Comíamos en el Zoo de Londres y nuestras comidas estaban animadas por la charla de los monos y el rugido de los leones allá en el fondo. Pero en los intermedios sólo había marchas, marchas, y con nuestras botas nuevas que suponían un infierno.
Y en este tercer día todo era aún muy confuso. La primera mañana nos habían despertado a una hora horrible, las seis de la mañana, haciendo entrechocar una y otra vez las tapas de dos cubos de basura. No es que yo esperara realmente un clarín, pero hallé aquel ruido insoportable. Sin embargo en este momento lo único que absorbía era que ya habíamos completado el circuito del parque. Las puertas sólo estaban a pocos metros, así que avancé vacilante hacia ellas y me detuve entre mis quejumbrosos camaradas.
—¡Otra vuelta, muchachos! —Aulló el cabo y, cuando le miramos aterrados, nos sonrió con afecto—. ¿Creéis que esto es horrible? ¡Pues esperad a que os pillen en el ITW! Yo no hago más que prepararos un poquito y suavemente. Ya me lo agradeceréis más tarde. Vamos ¡a paso ligero! ¡Un, dos, un, dos…!
Una amargura intensa me dominó mientras seguía avanzando pesadamente. Otra vuelta al parque me mataría… no tenía la menor duda al respecto. Dejabas a tu esposa amantísima y un hogar feliz para servir al rey y a la patria, y así te lo agradecían. No era justo.
La noche anterior había soñado con Darrowby. Estaba de regreso en el establo de vacas del viejo señor Dakin. Los ojos pacientes del granjero, en aquel rostro alargado y adornado con un melancólico bigote, me miraban desde su altura.
—Parece que todo ha terminado ya para Capullo, supongo —dijo y dejó caer brevemente la mano sobre el lomo de la vieja vaca.

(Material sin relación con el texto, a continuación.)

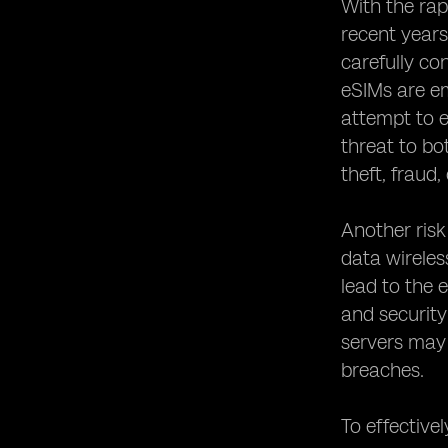
Networks
With the rap
Establishing Robust Security Policies
recent years
for eSIM Usage
carefully co
Collaborating with Device
eSIMs are em
Manufacturers to Enhance eSIM
attempt to e
Security
threat to bo
Conducting Regular Security Audits
for eSIM Systems
theft, fraud,
The Role of Regulatory Bodies in
eSIM Security
Another risk
Educating Users about eSIM Security
data wireles
Best Practices
lead to the 
Protecting Against eSIM Identity
and security
Theft and Fraud
servers may 
The Future of eSIM Security:
breaches.
Emerging Technologies and Trends
Case Studies: Successful
Implementations of eSIM Security
To effectivel
Measures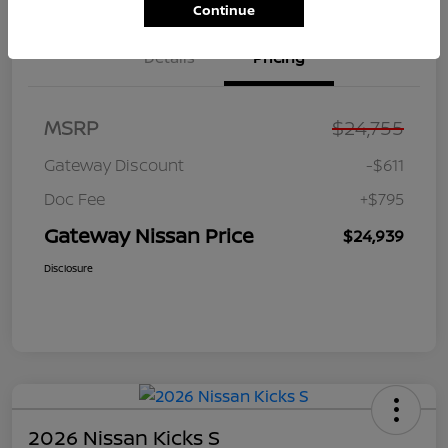
Continue
Details
Pricing
MSRP
$24,755
Gateway Discount
-$611
Doc Fee
+$795
Gateway Nissan Price
$24,939
Disclosure
2026 Nissan Kicks S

Era una mano enorme hinchada por el trabajo. El rostro delgado del señor Dakin no tenía mucha grasa, pero aquellos dedos gruesos y endurecidos daban buen testimonio de toda una vida de trabajo.
Saqué la aguja y la dejé caer en la caja de metal donde llevaba mis materiales de sutura, escalpelos y hojas.
—Bien, de usted depende, señor Dakin; pero es la tercera vez que he tenido que darle unos puntos en la mamá, y me temo que volverá a ocurrir de nuevo.
—Sí, es por la forma en que está. —El granjero se inclinó y examinó la fila de nudos junto a la cicatriz, de unos doce centímetros—. ¡Señor, parece imposible que pueda organizarse tal desastre… sólo porque otra vaca se la pise!